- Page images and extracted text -
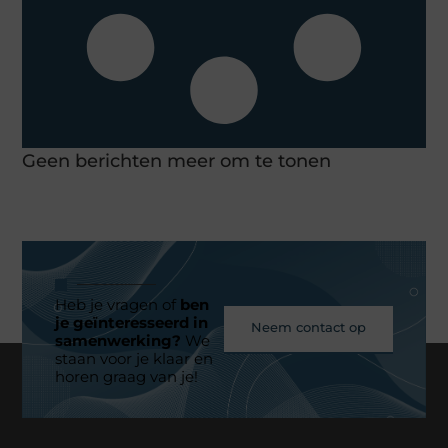
Geen berichten meer om te tonen
Heb je vragen of
ben
je geïnteresseerd in
Neem contact op
samenwerking?
We
staan voor je klaar en
horen graag van je!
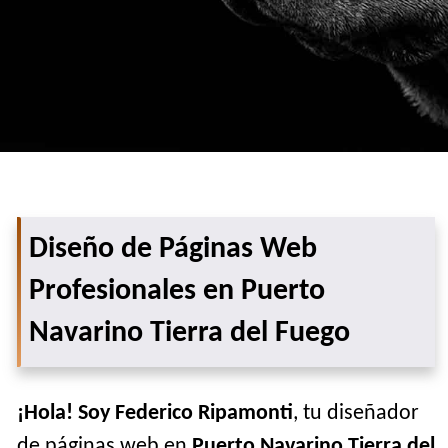
Diseño de Páginas Web
Profesionales en Puerto
Navarino Tierra del Fuego
¡Hola! Soy Federico Ripamonti
, tu diseñador
de páginas web en
Puerto Navarino Tierra del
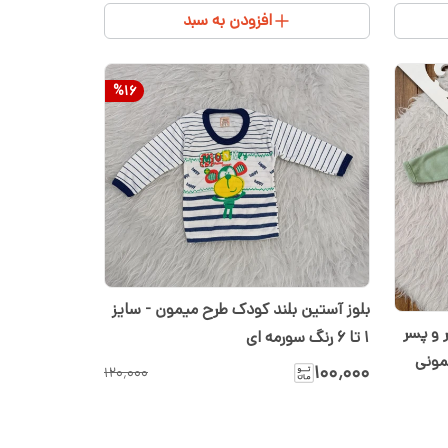
افزودن به سبد
%
16
بلوز آستین بلند کودک طرح میمون - سایز
 و پسر
1 تا 6 رنگ سورمه ای
 ۱ تا ۳ |سیسمونی
۱۰۰٬۰۰۰
۱۲۰٬۰۰۰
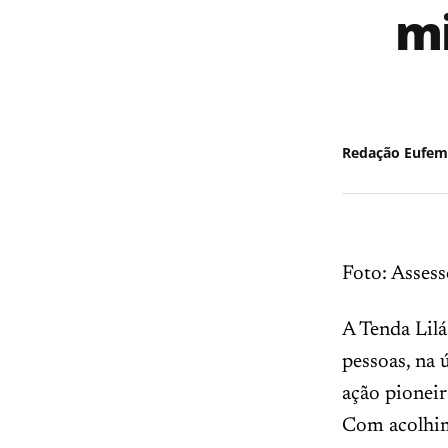
mi
Redação Eufem
Foto: Assess
A Tenda Lilá
pessoas, na 
ação pioneir
Com acolhime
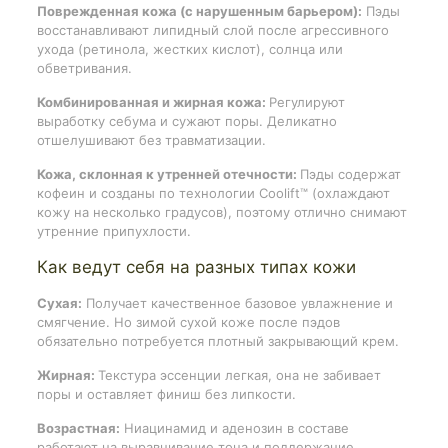
Поврежденная кожа (с нарушенным барьером):
Пэды
восстанавливают липидный слой после агрессивного
ухода (ретинола, жестких кислот), солнца или
обветривания.
Комбинированная и жирная кожа:
Регулируют
выработку себума и сужают поры. Деликатно
отшелушивают без травматизации.
Кожа, склонная к утренней отечности:
Пэды содержат
кофеин и созданы по технологии Coolift™ (охлаждают
кожу на несколько градусов), поэтому отлично снимают
утренние припухлости.
Как ведут себя на разных типах кожи
Сухая:
Получает качественное базовое увлажнение и
смягчение. Но зимой сухой коже после пэдов
обязательно потребуется плотный закрывающий крем.
Жирная:
Текстура эссенции легкая, она не забивает
поры и оставляет финиш без липкости.
Возрастная:
Ниацинамид и аденозин в составе
работают на выравнивание тона и поддержание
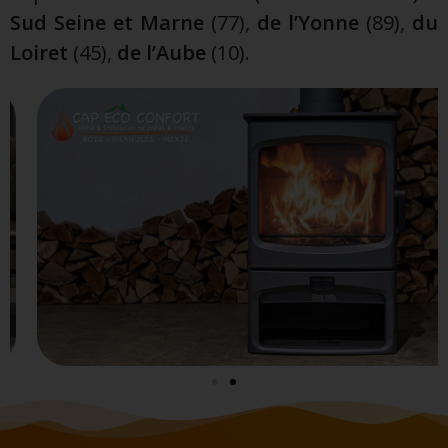
Sud Seine et Marne
(77),
de l’Yonne
(89),
du
Loiret
(45),
de l’Aube
(10).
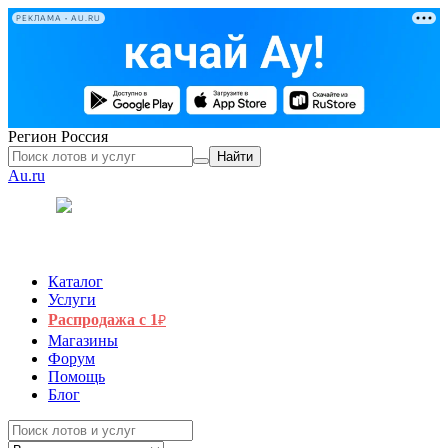
РЕКЛАМА • AU.RU
Регион
Россия
Найти
Au.ru
Каталог
Услуги
Распродажа с 1
₽
Магазины
Форум
Помощь
Блог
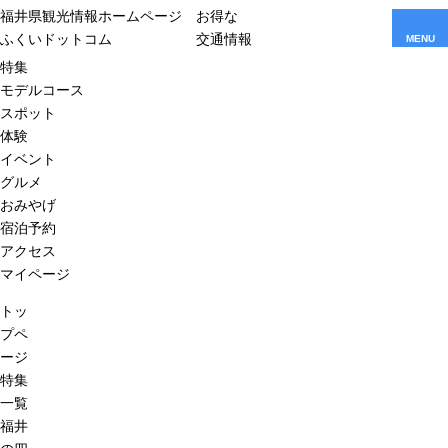
福井県観光情報ホームページ
お得な
ふくいドットコム
交通情報
MENU
特集
モデルコース
スポット
体験
イベント
グルメ
おみやげ
宿泊予約
アクセス
マイページ
トッ
プペ
ージ
特集
一覧
福井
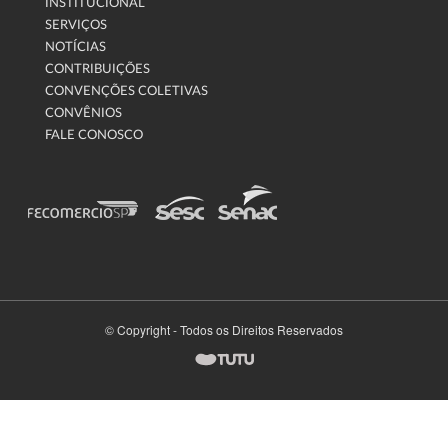
INSTITUCIONAL
SERVIÇOS
NOTÍCIAS
CONTRIBUIÇÕES
CONVENÇÕES COLETIVAS
CONVÊNIOS
FALE CONOSCO
© Copyright - Todos os Direitos Reservados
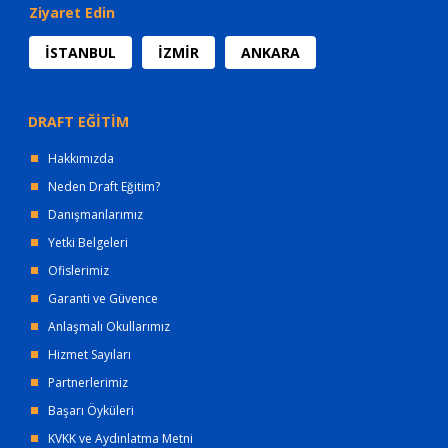
Ziyaret Edin
İSTANBUL
İZMİR
ANKARA
DRAFT EĞİTİM
Hakkımızda
Neden Draft Eğitim?
Danışmanlarımız
Yetki Belgeleri
Ofislerimiz
Garanti ve Güvence
Anlaşmalı Okullarımız
Hizmet Sayıları
Partnerlerimiz
Başarı Öyküleri
KVKK ve Aydınlatma Metni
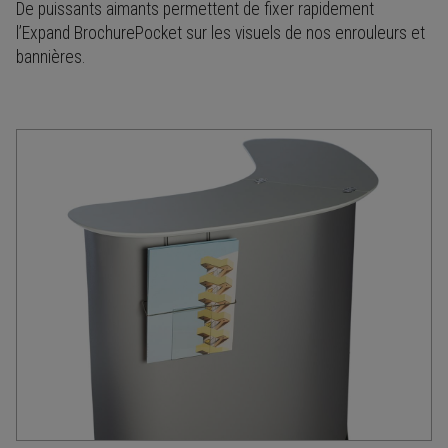
De puissants aimants permettent de fixer rapidement
l’Expand BrochurePocket sur les visuels de nos enrouleurs et
bannières.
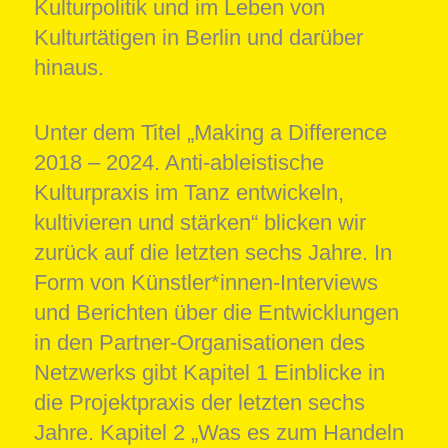
Kulturpolitik und im Leben von
Kulturtätigen in Berlin und darüber
hinaus.
Unter dem Titel „Making a Difference
2018 – 2024. Anti-ableistische
Kulturpraxis im Tanz entwickeln,
kultivieren und stärken“ blicken wir
zurück auf die letzten sechs Jahre. In
Form von Künstler*innen-Interviews
und Berichten über die Entwicklungen
in den Partner-Organisationen des
Netzwerks gibt Kapitel 1 Einblicke in
die Projektpraxis der letzten sechs
Jahre. Kapitel 2 „Was es zum Handeln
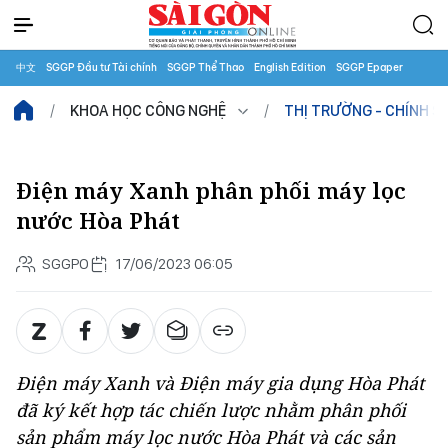
中文
SGGP Đầu tư Tài chính
SGGP Thể Thao
English Edition
SGGP Epaper
KHOA HỌC CÔNG NGHỆ
THỊ TRƯỜNG - CHÍNH S
Điện máy Xanh phân phối máy lọc
nước Hòa Phát
SGGPO
17/06/2023 06:05
Điện máy Xanh và Điện máy gia dụng Hòa Phát
đã ký kết hợp tác chiến lược nhằm phân phối
sản phẩm máy lọc nước Hòa Phát và các sản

- REQUIREMENT -
Please copy out the entries above exactly as they appear, but skip their images.

- ANSWER SECTION -
Geen berichten meer om te tonen
Heb je vragen of
ben
je geïnteresseerd in
Neem contact op
samenwerking?
We
staan voor je klaar en
horen graag van je!
Diseño de Páginas Web
Profesionales en Puerto
Navarino Tierra del Fuego
¡Hola! Soy Federico Ripamonti
, tu diseñador
de páginas web en
Puerto Navarino Tierra del
افزودن به سبد
%
16
بلوز آستین بلند کودک طرح میمون - سایز
 و پسر
1 تا 6 رنگ سورمه ای
 ۱ تا ۳ |سیسمونی
۱۰۰٬۰۰۰
۱۲۰٬۰۰۰
mi
Redação Eufem
Foto: Assess
A Tenda Lilá
pessoas, na 
ação pioneir
Com acolhime
Поврежденная кожа (с нарушенным барьером):
Пэды
восстанавливают липидный слой после агрессивного
ухода (ретинола, жестких кислот), солнца или
обветривания.
Комбинированная и жирная кожа:
Регулируют
выработку себума и сужают поры. Деликатно
отшелушивают без травматизации.
Кожа, склонная к утренней отечности:
Пэды содержат
кофеин и созданы по технологии Coolift™ (охлаждают
кожу на несколько градусов), поэтому отлично снимают
утренние припухлости.
Как ведут себя на разных типах кожи
Сухая:
Получает качественное базовое увлажнение и
смягчение. Но зимой сухой коже после пэдов
обязательно потребуется плотный закрывающий крем.
Жирная:
Текстура эссенции легкая, она не забивает
поры и оставляет финиш без липкости.
Возрастная:
Ниацинамид и аденозин в составе
работают на выравнивание тона и поддержание
Sud Seine et Marne
(77),
de l’Yonne
(89),
du
Loiret
(45),
de l’Aube
(10).
РЕКЛАМА • AU.RU
Регион
Россия
Найти
Au.ru
Каталог
Услуги
Распродажа с 1
₽
Магазины
Форум
Помощь
Блог
福井県観光情報ホームページ
お得な
ふくいドットコム
交通情報
MENU
特集
モデルコース
スポット
体験
イベント
グルメ
おみやげ
宿泊予約
アクセス
マイページ
トッ
プペ
ージ
特集
一覧
福井
INSTITUCIONAL
SERVIÇOS
NOTÍCIAS
CONTRIBUIÇÕES
CONVENÇÕES COLETIVAS
CONVÊNIOS
FALE CONOSCO
© Copyright - Todos os Direitos Reservados
Ziyaret Edin
İSTANBUL
İZMİR
ANKARA
DRAFT EĞİTİM
Hakkımızda
Neden Draft Eğitim?
Danışmanlarımız
Yetki Belgeleri
Ofislerimiz
Garanti ve Güvence
Anlaşmalı Okullarımız
Hizmet Sayıları
Partnerlerimiz
Başarı Öyküleri
KVKK ve Aydınlatma Metni
De puissants aimants permettent de fixer rapidement
l’Expand BrochurePocket sur les visuels de nos enrouleurs et
bannières.
Kulturpolitik und im Leben von
Kulturtätigen in Berlin und darüber
hinaus.
Unter dem Titel „Making a Difference
2018 – 2024. Anti-ableistische
Kulturpraxis im Tanz entwickeln,
kultivieren und stärken“ blicken wir
zurück auf die letzten sechs Jahre. In
Form von Künstler*innen-Interviews
und Berichten über die Entwicklungen
in den Partner-Organisationen des
Netzwerks gibt Kapitel 1 Einblicke in
die Projektpraxis der letzten sechs
Jahre. Kapitel 2 „Was es zum Handeln
中文
SGGP Đầu tư Tài chính
SGGP Thể Thao
English Edition
SGGP Epaper
KHOA HỌC CÔNG NGHỆ
THỊ TRƯỜNG - CHÍNH S
Điện máy Xanh phân phối máy lọc
nước Hòa Phát
SGGPO
17/06/2023 06:05
Điện máy Xanh và Điện máy gia dụng Hòa Phát
đã ký kết hợp tác chiến lược nhằm phân phối
sản phẩm máy lọc nước Hòa Phát và các sản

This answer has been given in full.